*Source material*
= = = =

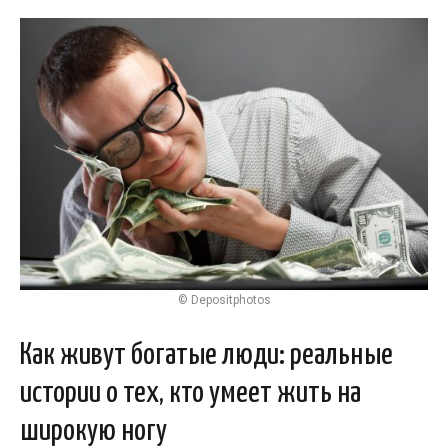
© Depositphotos
Как живут богатые люди: реальные
истории о тех, кто умеет жить на
широкую ногу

= = = =

*Your task*
The line containing "Как живут богатые люди: реальные" and each line after it through the end of the listing above must be printed exactly, with nothing added.

*Response below*
Как живут богатые люди: реальные
истории о тех, кто умеет жить на
широкую ногу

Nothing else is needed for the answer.